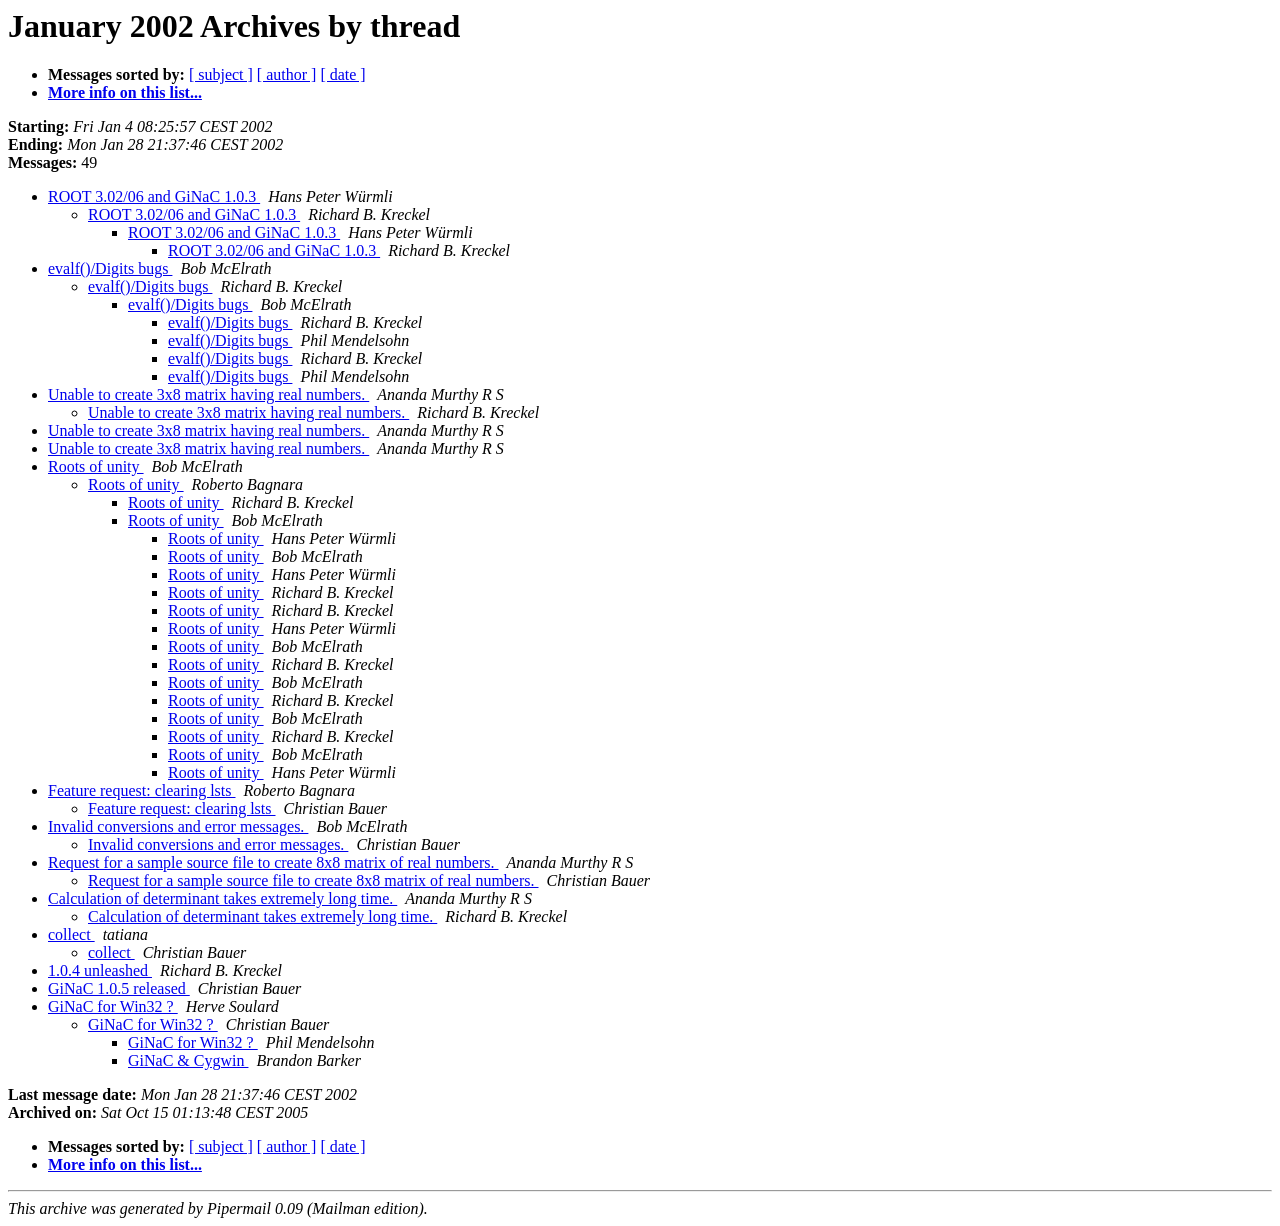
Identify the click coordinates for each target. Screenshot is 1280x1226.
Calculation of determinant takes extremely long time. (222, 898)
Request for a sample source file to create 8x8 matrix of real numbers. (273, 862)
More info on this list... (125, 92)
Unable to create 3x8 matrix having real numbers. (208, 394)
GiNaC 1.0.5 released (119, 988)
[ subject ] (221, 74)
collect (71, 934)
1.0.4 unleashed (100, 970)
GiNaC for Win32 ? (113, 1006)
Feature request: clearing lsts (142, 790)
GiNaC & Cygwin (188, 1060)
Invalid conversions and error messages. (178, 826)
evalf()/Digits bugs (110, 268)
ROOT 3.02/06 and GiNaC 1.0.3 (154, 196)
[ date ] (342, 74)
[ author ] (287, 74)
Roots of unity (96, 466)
...
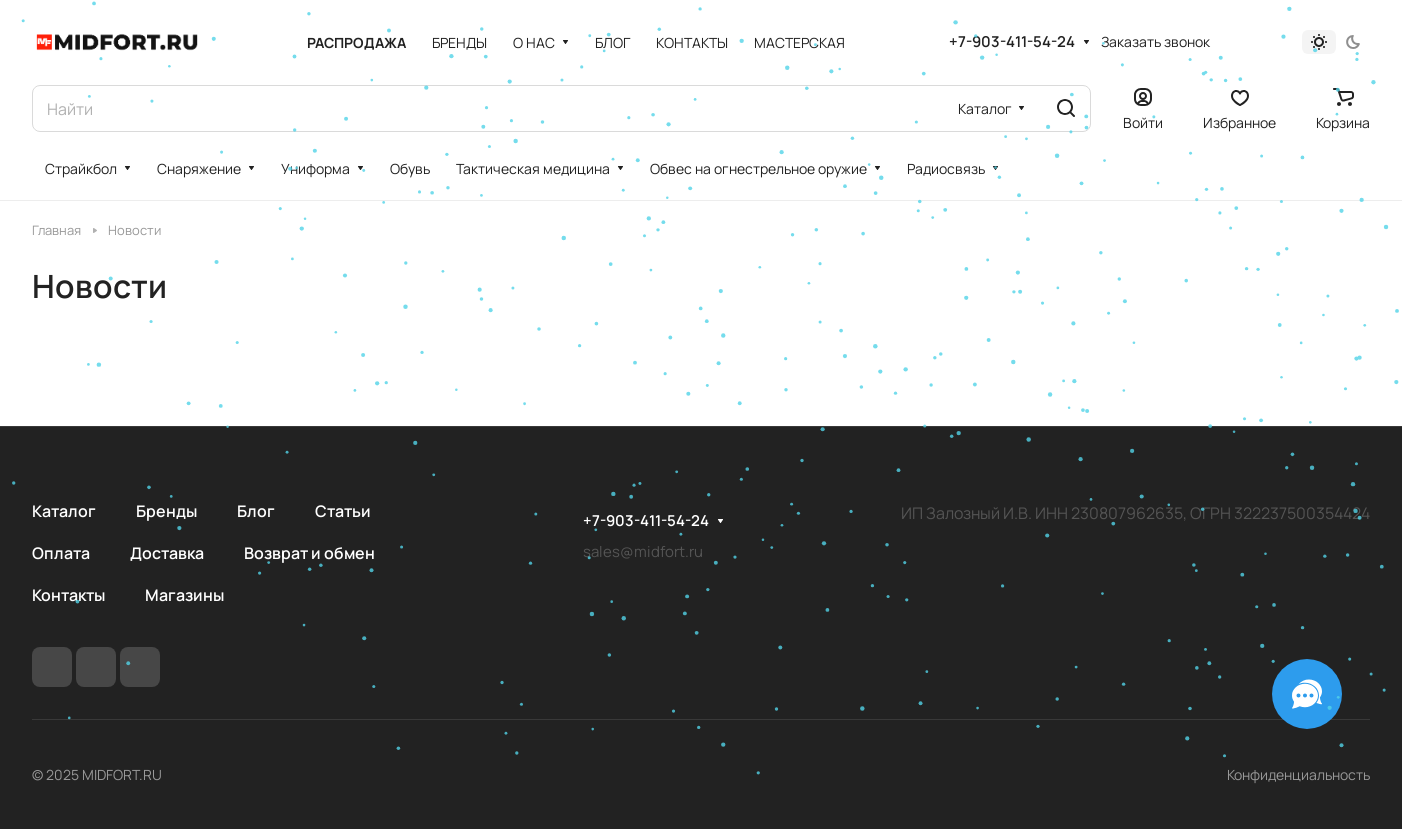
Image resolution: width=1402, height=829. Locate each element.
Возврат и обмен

_WORK INSTRUCTION_
From the records above, copy out the line with "GiNaC for Win32 ? (113, 1006)", the line with "Roots of unity (96, 466)", and every line between them, word for word.

_TASK OUTPUT_
GiNaC for Win32 ? (113, 1006)
Feature request: clearing lsts (142, 790)
GiNaC & Cygwin (188, 1060)
Invalid conversions and error messages. (178, 826)
evalf()/Digits bugs (110, 268)
ROOT 3.02/06 and GiNaC 1.0.3 (154, 196)
[ date ] (342, 74)
[ author ] (287, 74)
Roots of unity (96, 466)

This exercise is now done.